Tujuan langsung dari penelitian ini adalah untuk mengkarakterisasi parameter
semen ular jagung, meliputi penampilan semen, volume, dan konsentrasi serta
motilitas dan morfologi sperma dan untuk menentukan umur panjang motilitas
spermatozoa ular jagung yang disimpan pada suhu 4 0C. Proyek ini menggunakan
teknik ini untuk mengembangkan program pengumpulan, penyimpanan dingin, dan
pengiriman untuk ular yang ditangkap dan liar. Saat ini, keragaman genetik ular yang
dipelihara di lembaga zoologi AS terbatas. Teknik yang dikembangkan dalam
penelitian ini dapat digunakan untuk mengumpulkan dan menyimpan sperma dari ular
liar yang terancam atau hampir punah. Materi genetik ini kemudian dapat diangkut ke
seluruh dunia dengan metode pengiriman yang didinginkan dan digunakan untuk
membuahi ular betina secara artifisial.

C. Bahan dan Metode

Dua puluh dua ular jagung jantan dewasa dengan rentang usia 3 sampai 10
tahun diperoleh untuk pengumpulan semen dari kolektor reptil swasta yang berlokasi
di Louisiana. Sampel diambil antara bulan Mei dan Juni 2005. Semua ular yang
digunakan dalam penelitian ini telah berhasil direproduksi pada tahun 2004. Ular
ditempatkan dalam wadah plastik (58x43x13 cm; 23x17x5 inci). Suhu lingkungan dan
kelembaban dipertahankan antara 260C dan 270C dan 50% dan 60%, masing-masing.

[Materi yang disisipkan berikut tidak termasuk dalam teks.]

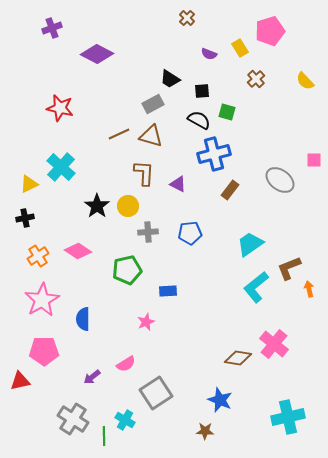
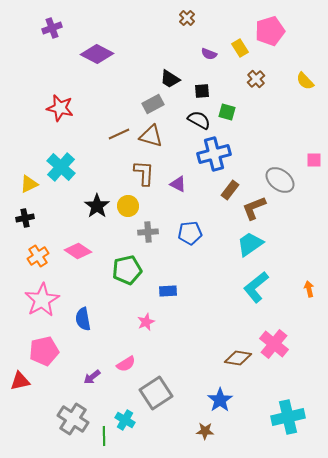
brown L-shape at (289, 268): moved 35 px left, 60 px up
blue semicircle at (83, 319): rotated 10 degrees counterclockwise
pink pentagon at (44, 351): rotated 12 degrees counterclockwise
blue star at (220, 400): rotated 15 degrees clockwise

Ular-ular itu diberikan mangsa tikus utuh setiap minggu dan memiliki akses ke air
keran yang diklorinasi dalam mangkuk.
Pengambilan sampel
Pemeriksaan fisik menyeluruh dilakukan pada hewan untuk memastikan
bahwa dalam keadaan sehat. Kotoran di sekitar kloaka dibuang secara manual untuk
meminimalkan kontaminasi. Kloaka dibilas dengan salin fisiologis sebelum
pengambilan sampel. Semen dikumpulkan dengan pijatan digital craniocaudal lembut
sepertiga caudoventral ular. Semen yang dikeluarkan dikumpulkan dengan jarum
suntik tuberkulin. Sampel semen tunggal dikumpulkan dari setiap ular.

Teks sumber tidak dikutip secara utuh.